» WHAT THE TASK REQUIRES:
Leaving the pictures aside, return all of the data below exactly.

» RECORDS FOR THE EXERCISE:
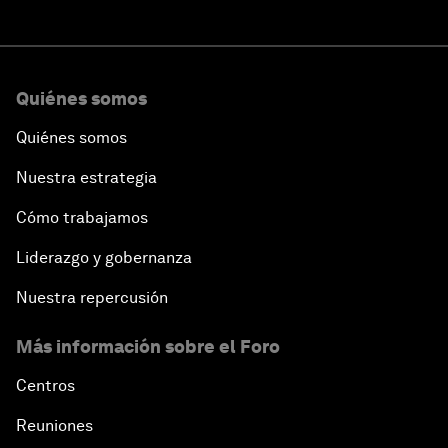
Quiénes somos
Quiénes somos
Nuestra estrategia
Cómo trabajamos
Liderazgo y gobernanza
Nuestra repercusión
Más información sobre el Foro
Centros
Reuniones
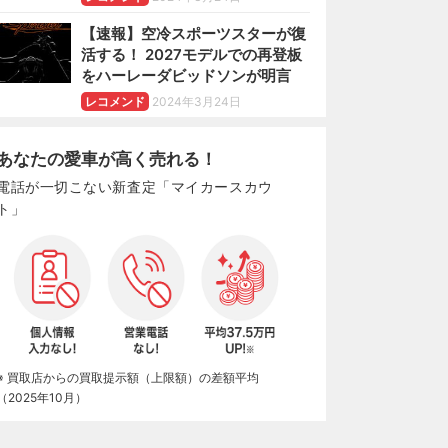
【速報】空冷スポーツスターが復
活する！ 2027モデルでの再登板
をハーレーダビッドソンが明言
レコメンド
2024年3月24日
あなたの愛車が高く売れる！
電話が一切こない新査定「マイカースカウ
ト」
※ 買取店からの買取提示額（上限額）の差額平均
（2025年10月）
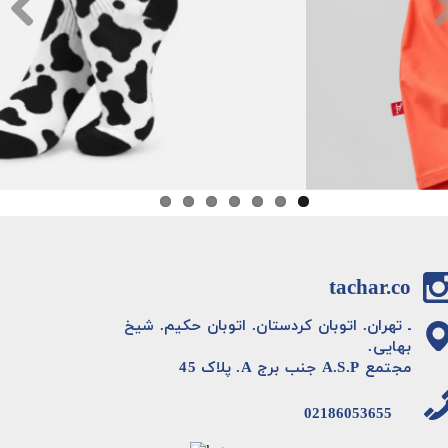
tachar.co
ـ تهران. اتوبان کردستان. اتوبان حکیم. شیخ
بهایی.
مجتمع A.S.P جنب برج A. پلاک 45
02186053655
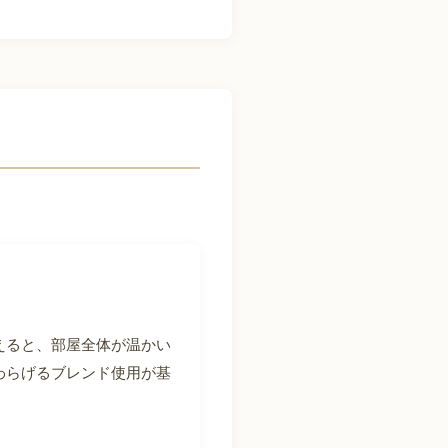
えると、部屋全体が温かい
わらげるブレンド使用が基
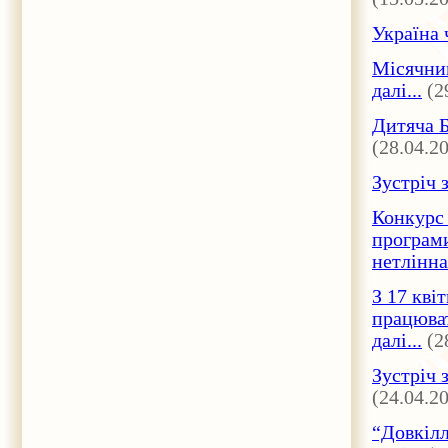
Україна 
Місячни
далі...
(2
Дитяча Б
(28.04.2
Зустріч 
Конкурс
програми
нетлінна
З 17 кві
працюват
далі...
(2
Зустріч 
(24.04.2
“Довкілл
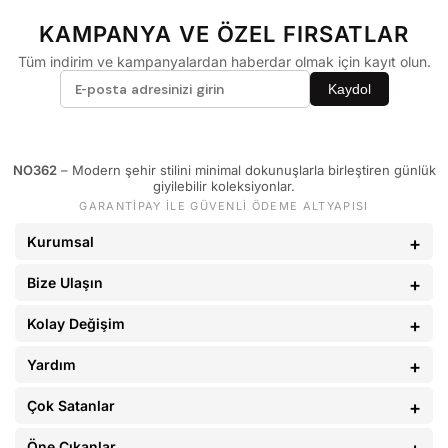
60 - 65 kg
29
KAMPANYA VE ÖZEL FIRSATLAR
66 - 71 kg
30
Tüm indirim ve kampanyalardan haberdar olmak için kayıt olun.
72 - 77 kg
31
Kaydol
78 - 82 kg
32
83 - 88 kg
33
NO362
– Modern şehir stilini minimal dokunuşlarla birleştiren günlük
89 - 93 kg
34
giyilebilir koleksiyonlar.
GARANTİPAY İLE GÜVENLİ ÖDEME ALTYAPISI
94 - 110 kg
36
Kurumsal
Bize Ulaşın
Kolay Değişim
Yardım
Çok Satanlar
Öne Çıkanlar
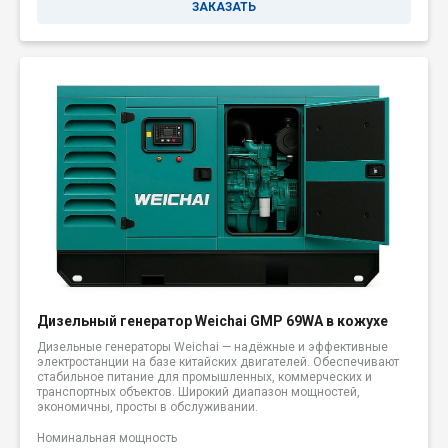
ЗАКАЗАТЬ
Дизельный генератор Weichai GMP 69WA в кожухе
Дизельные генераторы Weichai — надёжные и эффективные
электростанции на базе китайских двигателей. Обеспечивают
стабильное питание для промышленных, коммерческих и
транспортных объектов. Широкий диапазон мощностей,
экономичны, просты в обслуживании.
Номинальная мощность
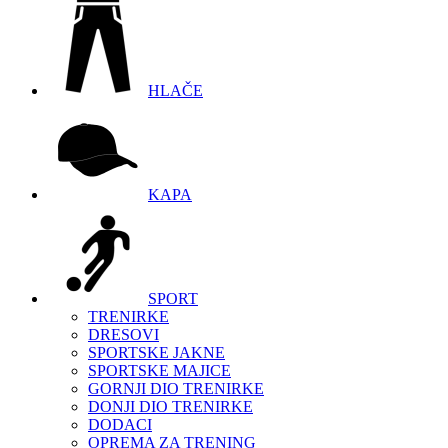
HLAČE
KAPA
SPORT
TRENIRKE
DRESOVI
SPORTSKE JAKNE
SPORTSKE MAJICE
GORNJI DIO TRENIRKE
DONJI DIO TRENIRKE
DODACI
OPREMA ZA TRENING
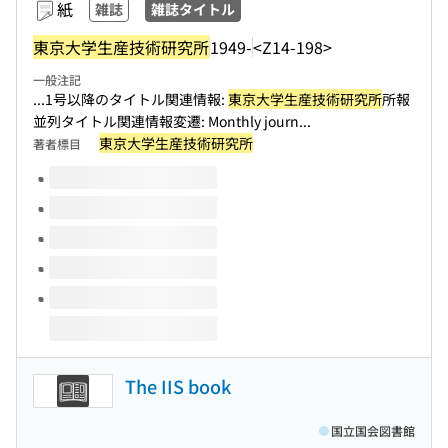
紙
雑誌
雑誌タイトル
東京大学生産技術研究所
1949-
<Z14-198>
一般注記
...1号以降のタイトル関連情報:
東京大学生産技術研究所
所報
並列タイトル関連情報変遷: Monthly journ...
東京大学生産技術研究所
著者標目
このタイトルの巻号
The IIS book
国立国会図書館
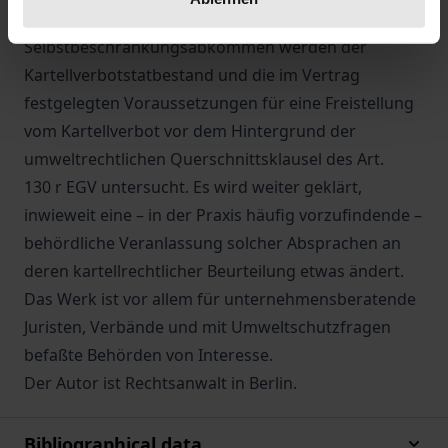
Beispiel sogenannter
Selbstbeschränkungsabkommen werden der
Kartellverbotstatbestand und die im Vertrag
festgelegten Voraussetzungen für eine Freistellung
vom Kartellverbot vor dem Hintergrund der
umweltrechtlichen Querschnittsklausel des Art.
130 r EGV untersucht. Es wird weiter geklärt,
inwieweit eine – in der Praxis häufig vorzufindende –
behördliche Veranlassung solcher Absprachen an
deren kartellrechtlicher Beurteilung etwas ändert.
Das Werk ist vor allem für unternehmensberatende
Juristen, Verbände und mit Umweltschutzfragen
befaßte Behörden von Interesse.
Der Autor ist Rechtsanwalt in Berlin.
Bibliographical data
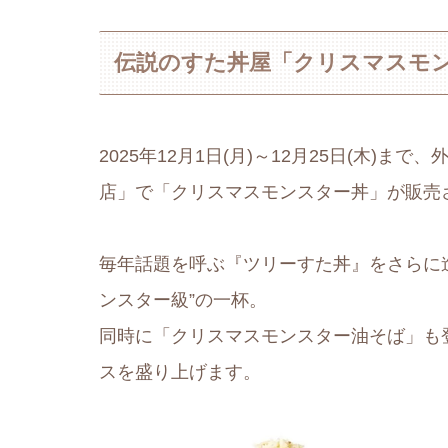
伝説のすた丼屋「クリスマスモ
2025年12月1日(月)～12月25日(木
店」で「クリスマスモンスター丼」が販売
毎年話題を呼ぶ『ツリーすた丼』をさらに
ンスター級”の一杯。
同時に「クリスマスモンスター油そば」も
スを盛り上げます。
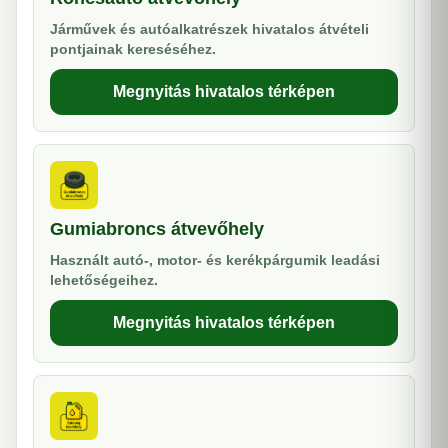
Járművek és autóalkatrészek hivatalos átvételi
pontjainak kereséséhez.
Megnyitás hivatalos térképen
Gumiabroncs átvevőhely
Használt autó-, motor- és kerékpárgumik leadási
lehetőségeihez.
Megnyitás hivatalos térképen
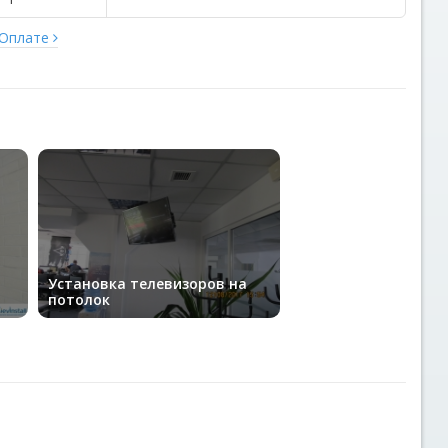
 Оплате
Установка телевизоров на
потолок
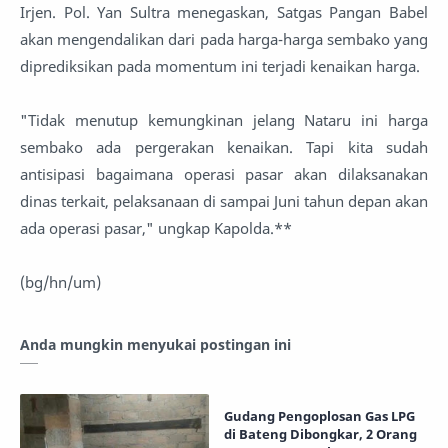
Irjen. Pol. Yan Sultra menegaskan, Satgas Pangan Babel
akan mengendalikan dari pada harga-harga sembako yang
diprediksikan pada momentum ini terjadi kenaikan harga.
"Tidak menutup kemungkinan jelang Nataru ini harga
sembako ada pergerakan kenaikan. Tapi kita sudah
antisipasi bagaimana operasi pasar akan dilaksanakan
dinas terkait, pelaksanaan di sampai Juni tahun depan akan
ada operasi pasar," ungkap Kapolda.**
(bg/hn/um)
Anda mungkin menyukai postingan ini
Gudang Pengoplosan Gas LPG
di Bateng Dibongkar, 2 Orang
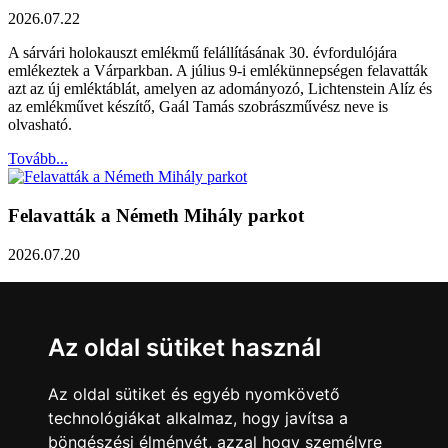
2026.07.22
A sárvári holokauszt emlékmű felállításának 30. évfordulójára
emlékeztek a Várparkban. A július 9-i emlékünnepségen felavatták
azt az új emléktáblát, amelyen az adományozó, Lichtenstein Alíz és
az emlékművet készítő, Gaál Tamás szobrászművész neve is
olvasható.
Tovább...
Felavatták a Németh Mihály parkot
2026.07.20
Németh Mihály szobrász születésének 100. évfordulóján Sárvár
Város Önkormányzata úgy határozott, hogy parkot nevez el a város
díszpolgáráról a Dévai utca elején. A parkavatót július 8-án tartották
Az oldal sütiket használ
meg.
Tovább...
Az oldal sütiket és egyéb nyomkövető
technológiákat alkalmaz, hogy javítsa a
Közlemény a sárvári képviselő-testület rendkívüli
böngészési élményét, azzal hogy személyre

» SOLVED PROBLEM:
Quiénes somos
Quiénes somos
Nuestra estrategia
Cómo trabajamos
Liderazgo y gobernanza
Nuestra repercusión
Más información sobre el Foro
Centros
Reuniones
【速報】空冷スポーツスターが復
活する！ 2027モデルでの再登板
をハーレーダビッドソンが明言
レコメンド
2024年3月24日
あなたの愛車が高く売れる！
電話が一切こない新査定「マイカースカウ
ト」
※ 買取店からの買取提示額（上限額）の差額平均
（2025年10月）
tachar.co
ـ تهران. اتوبان کردستان. اتوبان حکیم. شیخ
بهایی.
مجتمع A.S.P جنب برج A. پلاک 45
02186053655
えると、部屋全体が温かい
わらげるブレンド使用が基
Україна 
Місячни
далі...
(2
Дитяча Б
(28.04.2
Зустріч 
Конкурс
програми
нетлінна
З 17 кві
працюват
далі...
(2
Зустріч 
(24.04.2
“Довкілл
60 - 65 kg
29
KAMPANYA VE ÖZEL FIRSATLAR
66 - 71 kg
30
Tüm indirim ve kampanyalardan haberdar olmak için kayıt olun.
72 - 77 kg
31
Kaydol
78 - 82 kg
32
83 - 88 kg
33
NO362
– Modern şehir stilini minimal dokunuşlarla birleştiren günlük
89 - 93 kg
34
giyilebilir koleksiyonlar.
GARANTİPAY İLE GÜVENLİ ÖDEME ALTYAPISI
94 - 110 kg
36
Kurumsal
Bize Ulaşın
Kolay Değişim
Yardım
Çok Satanlar
Öne Çıkanlar
ЗАКАЗАТЬ
Дизельный генератор Weichai GMP 69WA в кожухе
Дизельные генераторы Weichai — надёжные и эффективные
электростанции на базе китайских двигателей. Обеспечивают
стабильное питание для промышленных, коммерческих и
транспортных объектов. Широкий диапазон мощностей,
экономичны, просты в обслуживании.
Номинальная мощность
HLAČE
KAPA
SPORT
TRENIRKE
DRESOVI
SPORTSKE JAKNE
SPORTSKE MAJICE
GORNJI DIO TRENIRKE
DONJI DIO TRENIRKE
DODACI
OPREMA ZA TRENING
紙
雑誌
雑誌タイトル
東京大学生産技術研究所
1949-
<Z14-198>
一般注記
...1号以降のタイトル関連情報:
東京大学生産技術研究所
所報
並列タイトル関連情報変遷: Monthly journ...
東京大学生産技術研究所
著者標目
このタイトルの巻号
The IIS book
国立国会図書館
Beispiel sogenannter
Selbstbeschränkungsabkommen werden der
Kartellverbotstatbestand und die im Vertrag
festgelegten Voraussetzungen für eine Freistellung
vom Kartellverbot vor dem Hintergrund der
umweltrechtlichen Querschnittsklausel des Art.
130 r EGV untersucht. Es wird weiter geklärt,
inwieweit eine – in der Praxis häufig vorzufindende –
behördliche Veranlassung solcher Absprachen an
deren kartellrechtlicher Beurteilung etwas ändert.
Das Werk ist vor allem für unternehmensberatende
Juristen, Verbände und mit Umweltschutzfragen
befaßte Behörden von Interesse.
Der Autor ist Rechtsanwalt in Berlin.
Bibliographical data
伝説のすた丼屋「クリスマスモ
2025年12月1日(月)～12月25日(木
店」で「クリスマスモンスター丼」が販売
毎年話題を呼ぶ『ツリーすた丼』をさらに
ンスター級”の一杯。
同時に「クリスマスモンスター油そば」も
スを盛り上げます。
Járművek és autóalkatrészek hivatalos átvételi
pontjainak kereséséhez.
Megnyitás hivatalos térképen
Gumiabroncs átvevőhely
Használt autó-, motor- és kerékpárgumik leadási
lehetőségeihez.
Megnyitás hivatalos térképen
 Оплате
Установка телевизоров на
потолок
Irjen. Pol. Yan Sultra menegaskan, Satgas Pangan Babel
akan mengendalikan dari pada harga-harga sembako yang
diprediksikan pada momentum ini terjadi kenaikan harga.
"Tidak menutup kemungkinan jelang Nataru ini harga
sembako ada pergerakan kenaikan. Tapi kita sudah
antisipasi bagaimana operasi pasar akan dilaksanakan
dinas terkait, pelaksanaan di sampai Juni tahun depan akan
ada operasi pasar," ungkap Kapolda.**
(bg/hn/um)
Anda mungkin menyukai postingan ini
Gudang Pengoplosan Gas LPG
di Bateng Dibongkar, 2 Orang
2026.07.22
A sárvári holokauszt emlékmű felállításának 30. évfordulójára
emlékeztek a Várparkban. A július 9-i emlékünnepségen felavatták
azt az új emléktáblát, amelyen az adományozó, Lichtenstein Alíz és
az emlékművet készítő, Gaál Tamás szobrászművész neve is
olvasható.
Tovább...
Felavatták a Németh Mihály parkot
2026.07.20
Németh Mihály szobrász születésének 100. évfordulóján Sárvár
Város Önkormányzata úgy határozott, hogy parkot nevez el a város
díszpolgáráról a Dévai utca elején. A parkavatót július 8-án tartották
Az oldal sütiket használ
meg.
Tovább...
Az oldal sütiket és egyéb nyomkövető
technológiákat alkalmaz, hogy javítsa a
Közlemény a sárvári képviselő-testület rendkívüli
böngészési élményét, azzal hogy személyre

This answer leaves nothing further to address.